The water pipes in the distribution system vary in size from 4" to 36." Pipe material is steel, ductile iron, cast iron, or polyvinyl chloride. The age of the pipes varies from the 1890s to new installations.
Treated Water Reservoirs
Greeley currently has three treated water reservoirs: 23rd Avenue, Mosier Hill, and Gold Hill. Another water-treated water storage facility in Greeley is the Gold Hill Elevated Tank.
23rd Avenue Reservoir
Located at 2503 Reservoir Road. It has three concrete reservoirs with floating covers. Each of these reservoirs has a capacity of 7.5 million gallons. In addition, the facility has one 15 million gallon concrete reservoir underground. The 23rd Avenue site serves pressure zone 1 with water from Bellvue and Boyd Treatment Plants.
Mosier Hill Reservoir
Located at 1205 54th Ave. It has one concrete underground reservoir with a capacity of 15 million gallons. The facility pumps water to pressure zones 2 and 3 and receives water from the Bellvue Treatment Plant.
Gold Hill Reservoir
Located south of U.S. 34 and is west of Colo. 257. It has one concrete reservoir with a 15 million gallon capacity. It serves zones 2 and 3. The Gold Hill facility receives water from Mosier Hill and the Boyd Lake Treatment Plant.
Gold Hill Elevated Tank
Located just south of U.S. 34 and the U.S. 34 Bypass, the Gold Hill elevated tank is a new landmark in northern Colorado. The tower will support a steel tank holding 2 million gallons of finished drinking water, 170 feet in the air. The water tower serves pressure zone 4. Greeley is growing to the west, and houses and businesses are being built at higher elevations than Greeley's three existing finished water reservoirs can supply.
We were among the first cities on the Front Range to have all accounts fully metered and to be using computer technology to read the meters. All of the single-family houses and businesses in Greeley have a water meter on them. Multi-family units like apartments, mobile homes, condos, and townhouses have a master meter and tenants pay a portion of the water bill. Greeley began metering in 1983 and was fully metered by 1996.
All new development is required to install a meter to Water Department specifications. The Water Department knows how much water is used by reading the meters every month. The previous reading is subtracted from the current reading to determine the amount of water actually used. If there is an irregularity in the history of the bill, excessive water used or less than historically used, a work order is generated by the billing department. The Meter Shop will then go out to the business or residence and check the meter. The technician can tell if you have a leak by watching the meter when all obvious water has been shut off in and outside the house.
The Water Department routinely checks the water meters for accuracy.
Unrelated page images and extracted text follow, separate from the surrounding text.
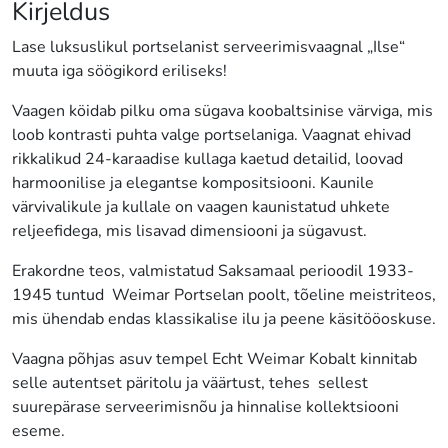
Kirjeldus
Lase luksuslikul portselanist serveerimisvaagnal „Ilse“
muuta iga söögikord eriliseks!
Vaagen köidab pilku oma sügava koobaltsinise värviga, mis
loob kontrasti puhta valge portselaniga. Vaagnat ehivad
rikkalikud 24-karaadise kullaga kaetud detailid, loovad
harmoonilise ja elegantse kompositsiooni. Kaunile
värvivalikule ja kullale on vaagen kaunistatud uhkete
reljeefidega, mis lisavad dimensiooni ja sügavust.
Erakordne teos, valmistatud Saksamaal perioodil 1933-
1945 tuntud Weimar Portselan poolt, tõeline meistriteos,
mis ühendab endas klassikalise ilu ja peene käsitööoskuse.
Vaagna põhjas asuv tempel Echt Weimar Kobalt kinnitab
selle autentset päritolu ja väärtust, tehes sellest
suurepärase serveerimisnõu ja hinnalise kollektsiooni
eseme.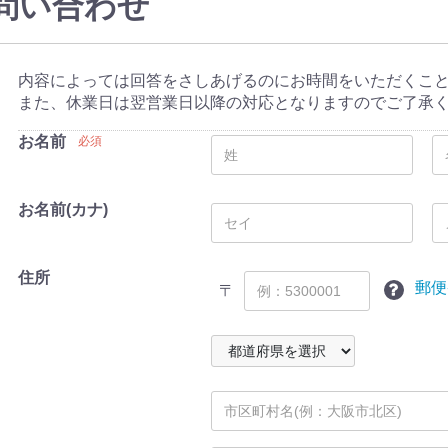
問い合わせ
内容によっては回答をさしあげるのにお時間をいただくこ
また、休業日は翌営業日以降の対応となりますのでご了承
お名前
必須
お名前(カナ)
住所
郵便
〒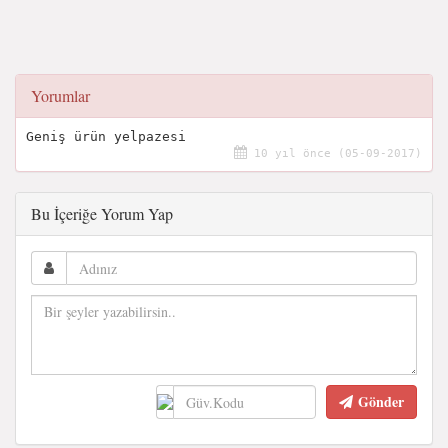
Yorumlar
Geniş ürün yelpazesi
10 yıl önce (05-09-2017)
Bu İçeriğe Yorum Yap
Gönder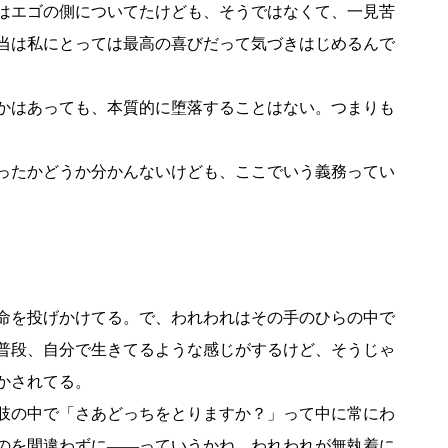
はエゴの側についてたけども、そうではなくて、一見苦
当は私にとっては最高の喜びだって気づきはじめるんで
かはあっても、本質的に堕落することはない。つまりも
ったかどうか分かんないけども、ここでいう義務ってい
命を投げかけてる。で、われわれはその手のひらの中で
普段、自分で生きてるような感じがするけど、そうじゃ
かされてる。
肢の中で「さあどっちをとりますか？」って中に常にわ
のを間違わずに――っていうかね、われわれが無執着に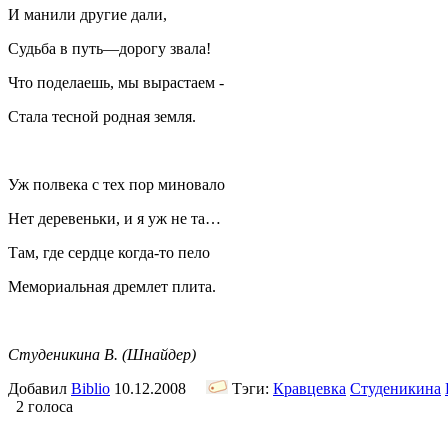
И манили другие дали,
Судьба в путь—дорогу звала!
Что поделаешь, мы вырастаем -
Стала тесной родная земля.
Уж полвека с тех пор миновало
Нет деревеньки, и я уж не та…
Там, где сердце когда-то пело
Мемориальная дремлет плита.
Студеникина В. (Шнайдер)
Добавил
Biblio
10.12.2008
Тэги:
Кравцевка
Студеникина
2 голоса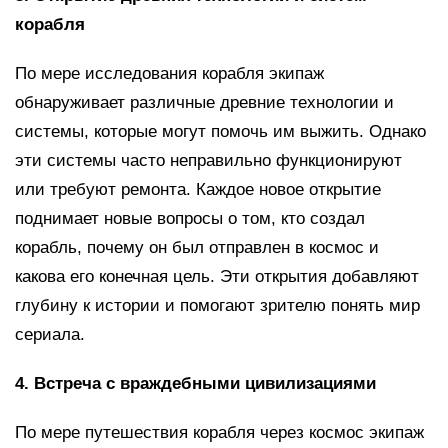
корабля
По мере исследования корабля экипаж
обнаруживает различные древние технологии и
системы, которые могут помочь им выжить. Однако
эти системы часто неправильно функционируют
или требуют ремонта. Каждое новое открытие
поднимает новые вопросы о том, кто создал
корабль, почему он был отправлен в космос и
какова его конечная цель. Эти открытия добавляют
глубину к истории и помогают зрителю понять мир
сериала.
4. Встреча с враждебными цивилизациями
По мере путешествия корабля через космос экипаж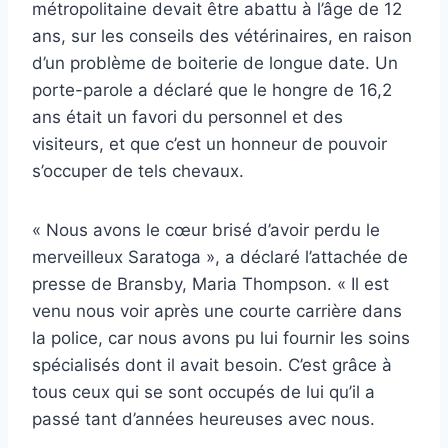
métropolitaine devait être abattu à l’âge de 12
ans, sur les conseils des vétérinaires, en raison
d’un problème de boiterie de longue date. Un
porte-parole a déclaré que le hongre de 16,2
ans était un favori du personnel et des
visiteurs, et que c’est un honneur de pouvoir
s’occuper de tels chevaux.
« Nous avons le cœur brisé d’avoir perdu le
merveilleux Saratoga », a déclaré l’attachée de
presse de Bransby, Maria Thompson. « Il est
venu nous voir après une courte carrière dans
la police, car nous avons pu lui fournir les soins
spécialisés dont il avait besoin. C’est grâce à
tous ceux qui se sont occupés de lui qu’il a
passé tant d’années heureuses avec nous.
Of course if customer water use changes suddenly for no obvious reason (other than more people in the house, away from home for a long trip, or heavy lawn watering), they should report this, so it can be investigated. In most instances, when a water meter is wrong, it reads low rather than high.
Meter Pit Information
- If the surface is not to final grade at the time of installation of the meter, the owner must raise or lower the pit when the surface is graded.
- No concrete floor is to be laid in the meter pit.
- No sprinkler system connection may be made in the meter pit. Sprinkler pit shall be 5' downstream from meter measured center to center.
- No major landscaping or structures shall be located within 4' of meter pit.
- Grade changes after meter pit installation shall require that the owner adjust meter pit cover to ½" above final grade.
- If pressure reducing valve is required by plumbing code. it shall be installed inside the building, immediately following the main shut-off valve.
- All sprinkler systems installations require a permit.
- All sprinkler system connections shall have a backflow prevention device that is inspected upon installation and annually thereafter.
- The homeowner is responsible for the pipe from the curb stop downstream through the meter and into the house. The City's responsibility is from the curb stop (located on the property line or easement) upstream to the water main.
When people think about fire hydrants, they usually think about the fire department. It is really the Water Department that installs and maintains them. Flushing them is shared by the Fire and Water Departments.
Fire Hydrants are one of the few parts of a water system that are visible to the public. Hydrants are usually associated with the fire department because fighting fires is the major purpose of the hydrant. The fact is, that hydrants are so seldom used for fighting fires in smaller towns that it is easy to forget how important they are to the water system. The need to keep them well maintained for quick and reliable service when needed is paramount. A hydrant that does not operate when needed can result in a loss of life and property. Each year, about one-third of the fire hydrants get painted and maintained.
Other frequent uses for fire hydrants include:
Uses restricted by the Water Department
- Any use of hydrants by non-utility employees is restricted.
- Any use of non-utility employees or firms requires a permit from the Water Department. When the permit is issued, the water utility will verify that the water user is experienced in operating the hydrant.
- Water leaving the hydrant must be metered and paid for.
Landscaping around Fire Hydrants
Homeowners or business owners sometimes like to screen the fire hydrant by planting shrubs around them. This practice is discouraged and prohibited. Disguising your fire hydrant may make it difficult to find in an emergency. It also makes it difficult to service and paint and damage to the landscape plants may result. It is important and required by law to keep a 4-foot buffer area around a hydrant. Likewise, residents may be bothered by Greeley's bright red-orange color. They make take it upon themselves to repaint the one in front of their home to match the color of the surrounding vegetation. Again, this is illegal and may cost them their home or neighbors' homes in an emergency.